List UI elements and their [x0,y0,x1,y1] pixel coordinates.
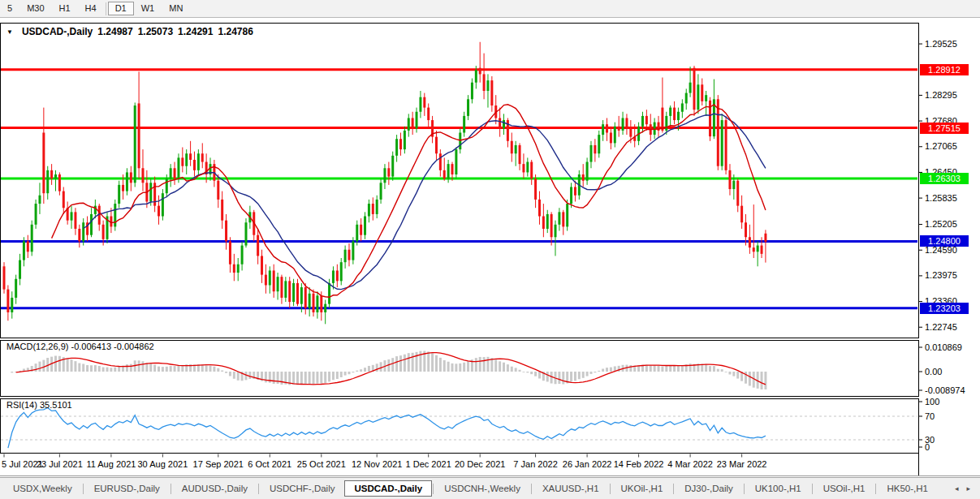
macd-histogram-bar [550,372,553,384]
hline-price-label: 1.23203 [920,303,969,314]
macd-histogram-bar [586,372,589,376]
macd-histogram-bar [225,372,227,373]
candle-body [519,145,521,164]
tab-usdcnh-weekly[interactable]: USDCNH-,Weekly [434,480,530,497]
candle-body [467,99,469,116]
candle-body [74,212,76,229]
candle-body [352,241,354,260]
macd-histogram-bar [578,372,581,379]
macd-histogram-bar [610,368,612,372]
macd-value-signal: -0.004862 [114,342,154,351]
tab-ukoil-h1[interactable]: UKOil-,H1 [611,480,673,497]
tab-uk100-h1[interactable]: UK100-,H1 [745,480,811,497]
macd-tick-label: -0.008974 [925,385,965,395]
candle-body [387,168,390,176]
candle-body [320,295,322,312]
candle-body [641,116,644,127]
macd-histogram-bar [78,363,80,372]
candle-body [102,225,105,239]
macd-label: MACD(12,26,9) -0.006413 -0.004862 [6,342,154,351]
tab-usdx-weekly[interactable]: USDX,Weekly [3,480,82,497]
candle-body [35,204,37,225]
macd-histogram-bar [732,372,735,376]
time-tick-label: 12 Nov 2021 [352,459,402,469]
candle-body [296,283,299,304]
macd-histogram-bar [749,372,751,385]
candle-body [383,168,386,183]
macd-histogram-bar [380,362,382,372]
macd-histogram-bar [494,359,497,372]
tab-separator [812,484,813,494]
candle-body [534,179,537,200]
candle-body [475,70,477,82]
candle-body [193,160,196,170]
price-tick-label: 1.25205 [925,219,957,229]
candle-body [277,277,279,291]
tab-hk50-h1[interactable]: HK50-,H1 [877,480,938,497]
price-tick-label: 1.23975 [925,270,957,280]
candle-body [399,139,402,149]
candle-body [225,221,227,242]
macd-histogram-bar [316,372,318,384]
candle-body [740,206,743,223]
macd-histogram-bar [490,358,493,372]
candle-body [197,153,200,170]
candle-body [586,162,589,181]
macd-histogram-bar [11,372,13,372]
macd-histogram-bar [58,356,61,372]
macd-histogram-bar [300,372,303,384]
macd-name: MACD(12,26,9) [6,342,68,351]
macd-histogram-bar [589,372,592,374]
tab-separator [83,484,84,494]
macd-histogram-bar [170,366,172,372]
candle-body [292,283,295,302]
macd-histogram-bar [356,371,358,372]
candle-body [181,157,183,166]
candle-body [170,168,172,179]
time-tick-label: 17 Sep 2021 [193,459,244,469]
macd-histogram-bar [499,361,501,372]
tab-xauusd-h1[interactable]: XAUUSD-,H1 [533,480,609,497]
candle-body [300,287,303,304]
macd-histogram-bar [709,366,711,372]
tab-scroll-right-icon[interactable]: ▸ [966,484,970,493]
tab-dj30-daily[interactable]: DJ30-,Daily [675,480,742,497]
macd-histogram-bar [336,372,339,379]
tab-separator [258,484,259,494]
macd-histogram-bar [244,372,247,380]
candle-body [610,133,612,144]
candle-body [71,212,73,220]
macd-histogram-bar [149,363,152,372]
macd-histogram-bar [141,361,144,372]
candle-body [479,68,481,75]
rsi-label: RSI(14) 35.5101 [6,400,72,410]
tab-eurusd-daily[interactable]: EURUSD-,Daily [84,480,170,497]
candle-body [304,287,307,308]
macd-histogram-bar [598,371,600,372]
candle-body [348,250,350,260]
candle-body [340,262,343,281]
candle-body [728,170,731,189]
tab-usoil-h1[interactable]: USOil-,H1 [814,480,875,497]
candle-body [233,265,235,273]
chart-canvas[interactable] [0,0,980,499]
tab-audusd-daily[interactable]: AUDUSD-,Daily [172,480,257,497]
candle-body [336,270,339,281]
candle-body [625,118,628,128]
rsi-tick-label: 0 [925,442,930,452]
candle-body [50,170,53,179]
macd-histogram-bar [721,369,723,372]
candle-body [265,275,267,286]
tab-usdchf-daily[interactable]: USDCHF-,Daily [260,480,345,497]
tab-usdcad-daily[interactable]: USDCAD-,Daily [344,480,432,497]
macd-histogram-bar [94,365,97,372]
macd-histogram-bar [669,365,671,372]
candle-body [189,153,192,160]
macd-histogram-bar [277,372,279,384]
hline-price-label: 1.26303 [920,173,969,184]
macd-histogram-bar [340,372,343,377]
macd-histogram-bar [130,364,132,372]
macd-histogram-bar [705,364,707,372]
tab-scroll-left-icon[interactable]: ◂ [955,484,959,493]
candle-body [15,279,17,298]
· · · · ·
_WHAT THE EXERCISE ASKS_.
Scan the records above and count the lines that contain "icon". No text besides the count.

_WRITTEN SOLUTION_.
2